Il governo ha respinto "per questa volta" il bilinguismo col pretesto che esso creerebbe problemi insormontabili e gonfierebbe vertiginosamente i costi del censimento stesso. Denunciando la violazione dei diritti delle minoranze (e votando contro la legge), il deputato italiano Furio Radin ha definito inaccettabile la linea politica di un "centro sinistra" che, al primo esame di sincerità sulla volontà reale di rispettare le leggi sulle minoranze, si rimangia ogni promessa, calpesta i suoi principi e le sue stesse leggi. Radin non ha escluso che l'Unione italiana, che riunisce 30.000 connazionali dell'Istria e del Quarnero, faccia ricorso alla Corte costituzionale, appoggiato dal governo regionale dell'Istria.
Il censimento, ricordiamo, avrà effetti giuridici rilevanti, in quanto il numero degli appartenenti a un'etnia, specie a livello nazionale, determinerà i diritti di cui essa potrà godere nel campo scolastico, culturale, sociale, amministrativo e dell'autogoverno locale.
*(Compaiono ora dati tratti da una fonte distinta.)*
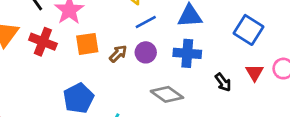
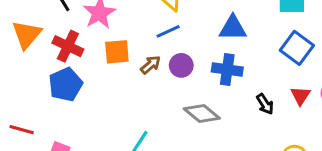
blue line: (146, 22) -> (168, 31), moved
blue pentagon: (79, 98) -> (66, 85), moved

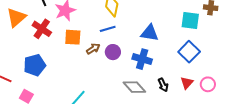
blue pentagon: (66, 85) -> (35, 65), moved
gray diamond: (202, 113) -> (134, 87), moved

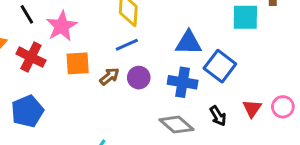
blue square: (189, 52) -> (220, 66), moved

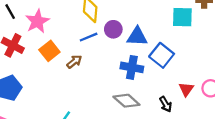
orange square: (78, 63) -> (49, 51), turned -36
purple circle: (139, 78) -> (113, 29), moved
black arrow: (218, 116) -> (166, 104), moved

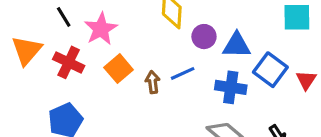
blue line: (89, 37) -> (183, 73), moved
brown arrow: (74, 62) -> (153, 82), turned -56
red triangle: (186, 89) -> (306, 80), moved

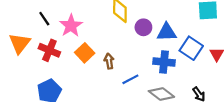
blue line: (183, 73) -> (130, 79), moved

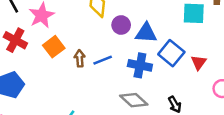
blue line: (130, 79) -> (103, 60), moved

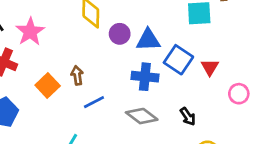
orange square: (54, 47) -> (48, 85), moved
blue line: (103, 60) -> (94, 102), moved

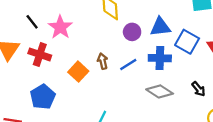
purple circle: (120, 34) -> (132, 32), moved
blue line: (94, 102) -> (128, 65), moved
Tornando ai problemi demografici generali, va notato che fin d'ora i più eminenti studiosi di demografia in Croazia danno per scontato che la popolazione complessiva si sia ridotta notevolmente. Di regola ogni dopoguerra registra un'esplosione di nascite, un fenomeno del "baby-boom"; nulla di tutto questo è avvenuto in Croazia. Qui la guerra ha influito direttamente sull'aumento della mortalità provocando inoltre migrazioni di popolazioni e una riduzione del tasso di natalità. La diminuzione delle nascite è stata causata dall'altissimo tasso di disoccupazione, dalla scarsa possibilità per le nuove coppie di trovare casa e da una generale situazione di povertà di larghi strati della popolazione: circostanze che non stimolano il desiderio di mettere al mondo figli, mentre contribuiscono all'incremento della mortalità e all'invecchiamento della popolazione: oggi in Croazia l'età media è di 43 anni.
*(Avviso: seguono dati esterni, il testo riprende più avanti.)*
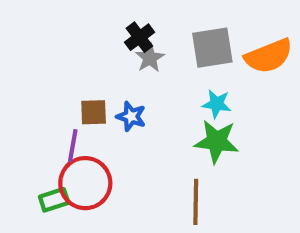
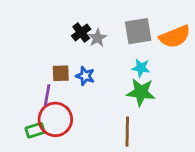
black cross: (139, 37) -> (81, 32), moved

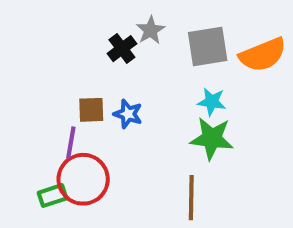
gray star: (97, 38) -> (150, 30), moved

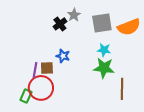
brown square: (91, 110) -> (47, 68), moved
green rectangle: (53, 196) -> (26, 96), turned -48
brown line: (191, 198) -> (122, 89), moved

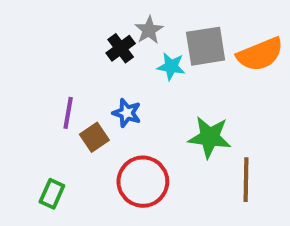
cyan star: (104, 50) -> (171, 66), moved
brown square: (47, 68) -> (94, 137), turned -32
purple line: (35, 70) -> (68, 113), moved
red circle: (41, 88) -> (143, 182), moved

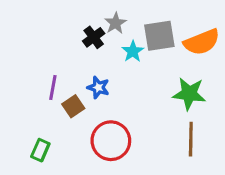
cyan star: (171, 66) -> (133, 51), turned 30
green star: (210, 137) -> (189, 94), moved

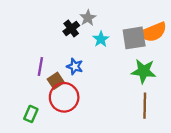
gray square: (159, 36) -> (134, 38), moved
red circle: (111, 141) -> (64, 97), moved

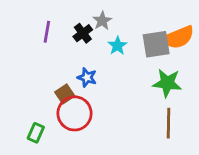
purple line: (40, 66) -> (47, 32), moved

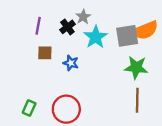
cyan star: (117, 46) -> (96, 37), size x1.5
brown square: (65, 94) -> (45, 53), moved, turned 35
red circle: (75, 113) -> (66, 109), moved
Lo studioso di demografia Stjepan Sterc, docente universitario (e viceministro) ricorda che nei primi due anni di guerra, 1991 e 1992, ma soprattutto dopo le operazioni militari del 1995 nelle cosiddette Krajine "dalla Croazia fuggirono circa 250 mila persone di etnia serba" - in realtà, diciamo noi, furono cacciate con metodi terroristici, senza contare i morti. Al numero indicato da Sterc vanno aggiunte le "migrazioni economiche" provocate dalla guerra e la fuga di almeno altre centomila persone, anche di etnia croata, in cerca di lavoro, pane e sicurezza in vari paesi europei e d'oltre oceano. Queste fughe sono continuate negli anni del dopoguerra e continuano tuttora.
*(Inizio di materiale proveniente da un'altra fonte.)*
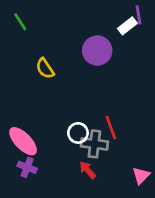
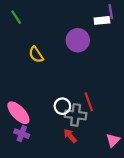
white rectangle: (127, 26) -> (102, 20), turned 32

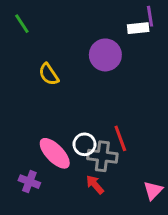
pink ellipse: (18, 113) -> (55, 153), moved

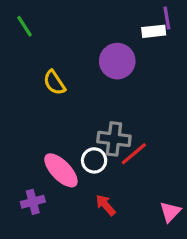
red line: (120, 138) -> (134, 154), turned 70
gray cross: (102, 156) -> (114, 139), moved
purple cross: (29, 182) -> (33, 202), turned -36

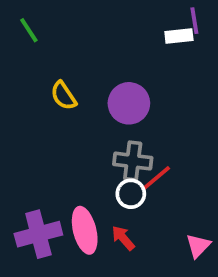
purple circle: (117, 61) -> (129, 103), moved
white circle: (94, 160) -> (131, 194), moved
pink ellipse: (61, 170) -> (85, 230), moved, turned 30
purple cross: (33, 202) -> (38, 234), size x1.6

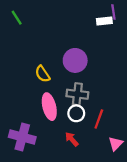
yellow semicircle: (63, 96) -> (42, 74), moved
red line: (156, 178) -> (99, 119), moved, turned -30
pink ellipse: (85, 230) -> (49, 107), moved
purple cross: (38, 234) -> (22, 137), turned 30

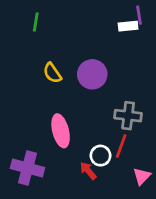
green line: (17, 18) -> (36, 22), moved, turned 42
yellow semicircle: (42, 74) -> (52, 73), moved
gray cross: (77, 94) -> (128, 116), moved
white circle: (76, 113) -> (101, 156), moved

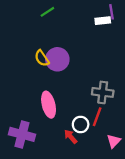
green line: (36, 22) -> (47, 12), moved, turned 48
purple circle: (92, 74) -> (57, 59), moved

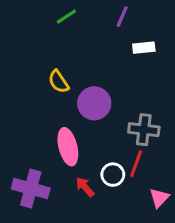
purple line: (111, 12) -> (122, 17), moved, turned 32
white rectangle: (103, 21) -> (144, 48), moved
purple circle: (57, 59) -> (94, 103), moved
red arrow: (71, 137) -> (85, 187), moved

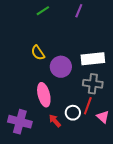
white rectangle: (144, 48) -> (93, 59), moved, size x1.6
pink triangle: (159, 198) -> (103, 117), moved, turned -32

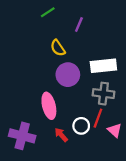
purple line: (79, 11) -> (79, 25), moved
yellow semicircle: (38, 53) -> (58, 48), moved

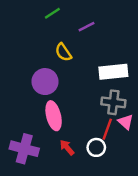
purple line: (79, 25) -> (87, 27), turned 40
purple circle: (68, 75) -> (45, 82), moved
white circle: (81, 126) -> (96, 147), moved
pink triangle: (115, 130) -> (126, 122), moved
La Croazia, che alla fine del marzo 1991 contava circa 5 milioni di abitanti, oggi ne ha meno di quattro milioni e mezzo. C'è stata, nel frattempo, una grande concentrazione di popolazione nei centri urbani e uno spopolamento delle campagne, con la conseguente devastazione delle regioni rurali; in particolare le regioni della Slavonia, della Banovina, del Kordun e della Lika, devastate dalla guerra e dalla "pulizia etnica", sono oggi pressoché deserte. Il rientro delle popolazioni di etnia serba, già fortemente ostacolato dal regime di Tudjman, continua ad essere intralciato sia dalle azioni terroristiche dei gruppi neoustascia, sia dalle difficoltà che i reduci incontrano: non trovano lavoro, non trovano casa. Inoltre a tornare sono soprattutto i vecchi, raramente i giovani.
Secondo Stjepan Sterc, "più della terza parte dei cittadini croati costretti all'esilio e alla fuga negli ultimi dieci anni non tornerà, e saranno pochi a tornare anche nelle file di coloro che sono emigrati per motivi economici". A trattenerli lontano dalla Croazia sono anche i loro figli, quasi tutti nati nei campi profughi fuori dalla Croazia o nei vari paesi europei, e lì cresciuti ed educati. La maggior parte di loro non vedono nella Croazia la loro patria.